- The creed of a true saint is to make the best of life, and to make the most of it. Edwin Hubbel Chapin
Hike the Machu Picchu
One of the world’s great wonders, Machu Picchu is the holy grail for any traveler visiting South America. If you want to hike so you must know that one needs to complete the four-day trek to reach this incredible sight, and for many, surviving the Inca Trail is very much part of the Machu Picchu experience.
There’s nothing like the satisfaction of approaching Machu Picchu on one’s own two feet, which is why the classic Inca Trail hike has become so popular in recent years. The time when a traveler could roll into Cusco and set up an Inca Trail trek for the following day—or week, or month—has long since passed, though. To limit damage to the trail, the Peruvian government now limits access to 500 persons per day, porters included. Permits for the peak summer season sell out months in advance.

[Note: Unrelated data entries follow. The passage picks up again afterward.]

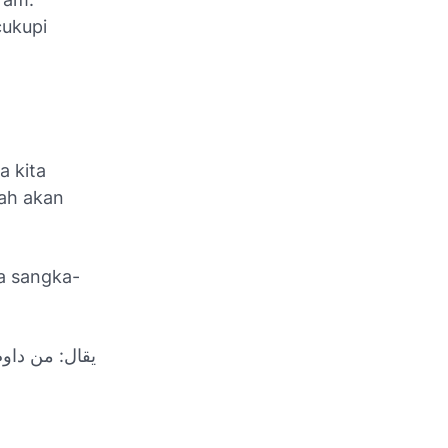
cukupi
 kita
ah akan
ta sangka-
يقال: من داوم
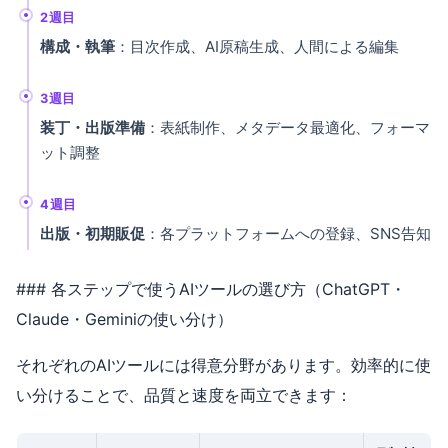
2週目
構成・執筆
：目次作成、AI原稿生成、人間による編集
3週目
装丁・出版準備
：表紙制作、メタデータ最適化、フォーマ
ット調整
4週目
出版・初期販促
：各プラットフォームへの登録、SNS告知
### 各ステップで使うAIツールの選び方（ChatGPT・
Claude・Geminiの使い分け）
それぞれのAIツールには得意分野があります。効率的に使
い分けることで、品質と速度を両立できます：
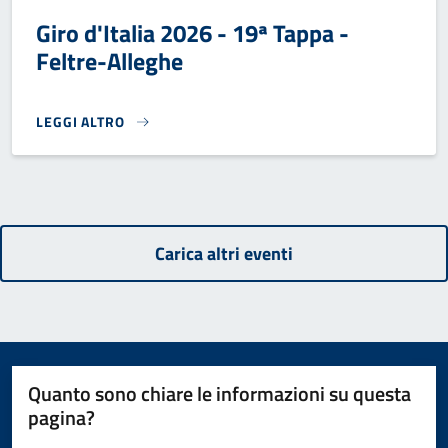
Giro d'Italia 2026 - 19ª Tappa -
Feltre-Alleghe
LEGGI ALTRO
GIRO D'ITALIA 2026 - 19ª TAPPA - FELTRE-ALLEGHE}
Carica altri eventi
Quanto sono chiare le informazioni su questa
pagina?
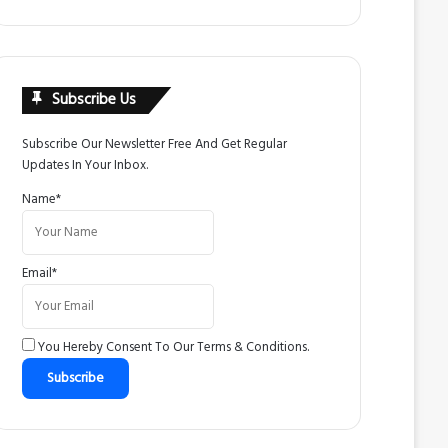
Subscribe Us
Subscribe Our Newsletter Free And Get Regular
Updates In Your Inbox.
Name*
Email*
You Hereby Consent To Our
Terms & Conditions
.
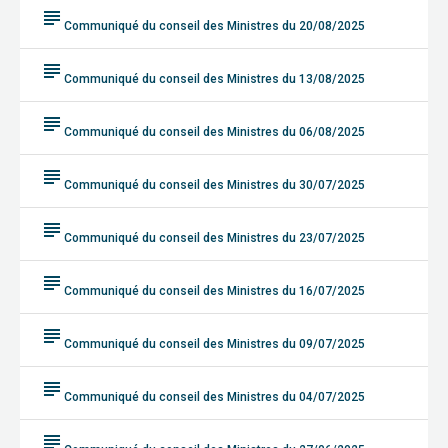
subject
Communiqué du conseil des Ministres du 20/08/2025
subject
Communiqué du conseil des Ministres du 13/08/2025
subject
Communiqué du conseil des Ministres du 06/08/2025
subject
Communiqué du conseil des Ministres du 30/07/2025
subject
Communiqué du conseil des Ministres du 23/07/2025
subject
Communiqué du conseil des Ministres du 16/07/2025
subject
Communiqué du conseil des Ministres du 09/07/2025
subject
Communiqué du conseil des Ministres du 04/07/2025
subject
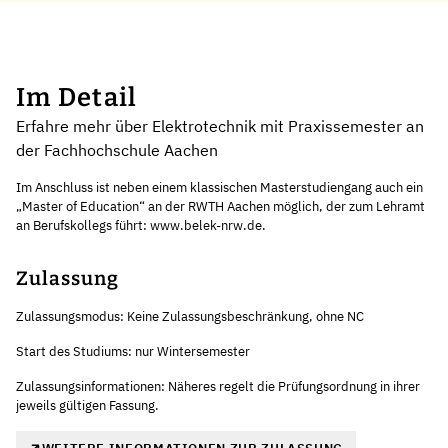
Im Detail
Erfahre mehr über Elektrotechnik mit Praxissemester an
der Fachhochschule Aachen
Im Anschluss ist neben einem klassischen Masterstudiengang auch ein
„Master of Education“ an der RWTH Aachen möglich, der zum Lehramt
an Berufskollegs führt: www.belek-nrw.de.
Zulassung
Zulassungsmodus: Keine Zulassungsbeschränkung, ohne NC
Start des Studiums: nur Wintersemester
Zulassungsinformationen: Näheres regelt die Prüfungsordnung in ihrer
jeweils gültigen Fassung.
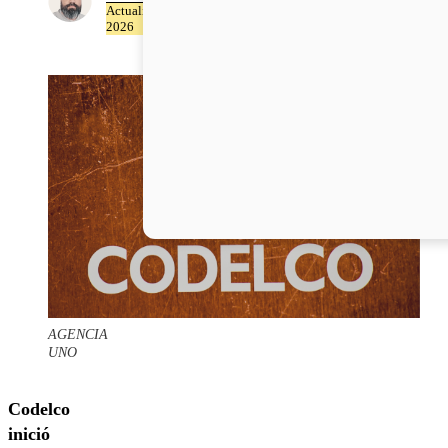
Actualizado el 01 de Julio del
2026
AGENCIA
UNO
Codelco
inició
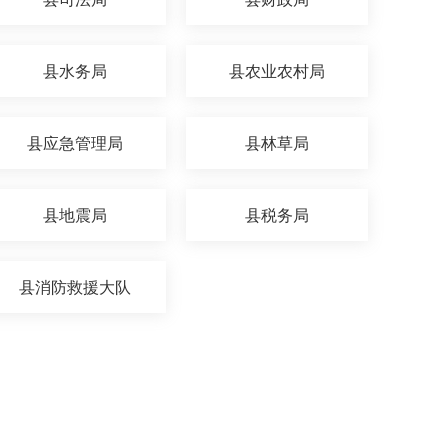
县水务局
县农业农村局
县应急管理局
县林草局
县地震局
县税务局
县消防救援大队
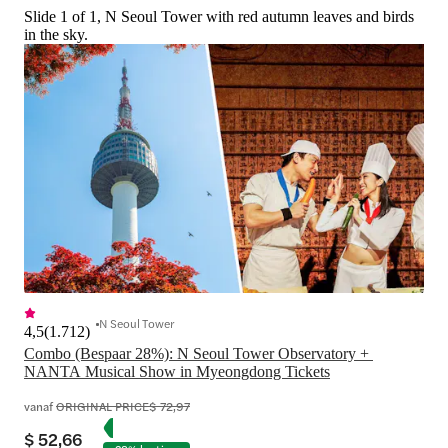
Slide 1 of 1, N Seoul Tower with red autumn leaves and birds
in the sky.
N Seoul Tower
4,5
(
1.712
)
Combo (Bespaar 28%): N Seoul Tower Observatory + 
NANTA Musical Show in Myeongdong Tickets
vanaf
ORIGINAL PRICE
$ 72,97
$ 52,66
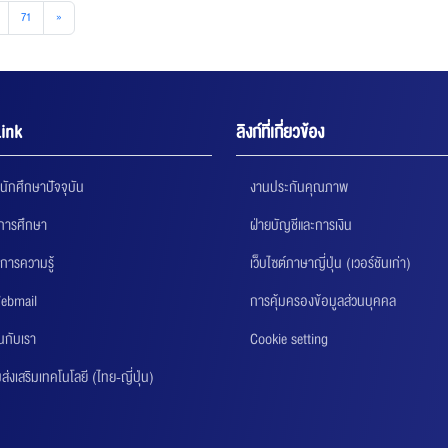
71
»
ink
ลิงก์ที่เกี่ยวข้อง
นักศึกษาปัจจุบัน
งานประกันคุณภาพ
นการศึกษา
ฝ่ายบัญชีและการเงิน
การความรู้
เว็บไซต์ภาษาญี่ปุ่น (เวอร์ชันเก่า)
ebmail
การคุ้มครองข้อมูลส่วนบุคคล
นกับเรา
Cookie setting
่งเสริมเทคโนโลยี (ไทย-ญี่ปุ่น)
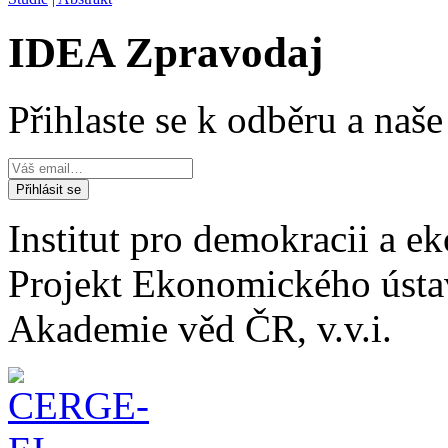
IDEA Zpravodaj
Přihlaste se k odběru a naš
Institut pro demokracii a 
Projekt Ekonomického úst
Akademie věd ČR, v.v.i.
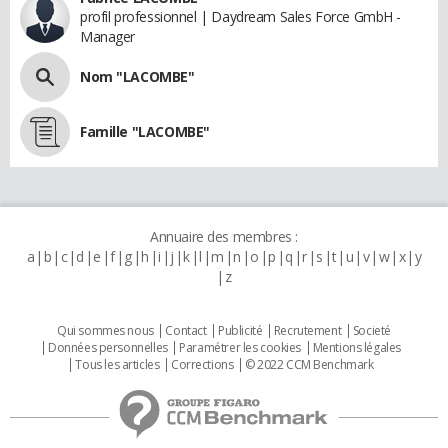
profil professionnel | Daydream Sales Force GmbH -
Manager
Nom "LACOMBE"
Famille "LACOMBE"
Annuaire des membres :
a
b
c
d
e
f
g
h
i
j
k
l
m
n
o
p
q
r
s
t
u
v
w
x
y
z
Qui sommes nous
Contact
Publicité
Recrutement
Societé
Données personnelles
Paramétrer les cookies
Mentions légales
Tous les articles
Corrections
© 2022 CCM Benchmark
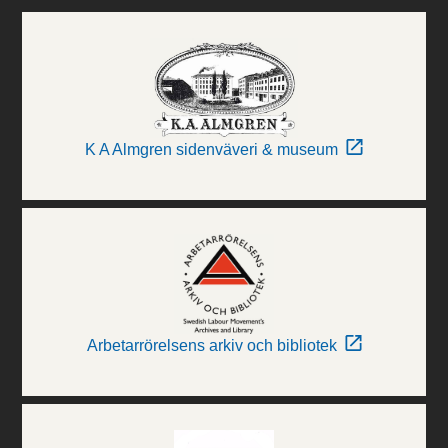
K A Almgren sidenväveri & museum
Arbetarrörelsens arkiv och bibliotek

Machu Picchu lies deep in the heart of the Sacred Valley in southeastern Peru, and these ancient Inca ruins are the country’s star attraction. The Inca Trail is one of the world’s most famous hikes - each year, more than 75,000 people tread the 26-mile route to reach the site of Machu Picchu. However, the trek is not for the faint-hearted; the altitude, steep climbs, extreme weather and basic accommodation can pose a barrier for many who wish to visit.